- Opening Delimiter -

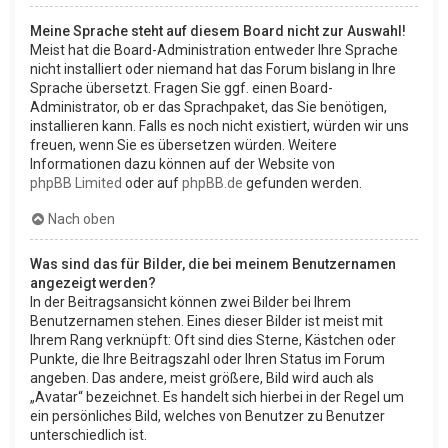
Meine Sprache steht auf diesem Board nicht zur Auswahl!
Meist hat die Board-Administration entweder Ihre Sprache
nicht installiert oder niemand hat das Forum bislang in Ihre
Sprache übersetzt. Fragen Sie ggf. einen Board-
Administrator, ob er das Sprachpaket, das Sie benötigen,
installieren kann. Falls es noch nicht existiert, würden wir uns
freuen, wenn Sie es übersetzen würden. Weitere
Informationen dazu können auf der Website von
phpBB Limited
oder auf
phpBB.de
gefunden werden.
Nach oben
Was sind das für Bilder, die bei meinem Benutzernamen
angezeigt werden?
In der Beitragsansicht können zwei Bilder bei Ihrem
Benutzernamen stehen. Eines dieser Bilder ist meist mit
Ihrem Rang verknüpft: Oft sind dies Sterne, Kästchen oder
Punkte, die Ihre Beitragszahl oder Ihren Status im Forum
angeben. Das andere, meist größere, Bild wird auch als
„Avatar“ bezeichnet. Es handelt sich hierbei in der Regel um
ein persönliches Bild, welches von Benutzer zu Benutzer
unterschiedlich ist.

- Closing Delimiter -

§ **To do**
Would you transcribe the whole listing above exactly? The pictures should not be included.

§ **Task solution**
Meine Sprache steht auf diesem Board nicht zur Auswahl!
Meist hat die Board-Administration entweder Ihre Sprache
nicht installiert oder niemand hat das Forum bislang in Ihre
Sprache übersetzt. Fragen Sie ggf. einen Board-
Administrator, ob er das Sprachpaket, das Sie benötigen,
installieren kann. Falls es noch nicht existiert, würden wir uns
freuen, wenn Sie es übersetzen würden. Weitere
Informationen dazu können auf der Website von
phpBB Limited
oder auf
phpBB.de
gefunden werden.
Nach oben
Was sind das für Bilder, die bei meinem Benutzernamen
angezeigt werden?
In der Beitragsansicht können zwei Bilder bei Ihrem
Benutzernamen stehen. Eines dieser Bilder ist meist mit
Ihrem Rang verknüpft: Oft sind dies Sterne, Kästchen oder
Punkte, die Ihre Beitragszahl oder Ihren Status im Forum
angeben. Das andere, meist größere, Bild wird auch als
„Avatar“ bezeichnet. Es handelt sich hierbei in der Regel um
ein persönliches Bild, welches von Benutzer zu Benutzer
unterschiedlich ist.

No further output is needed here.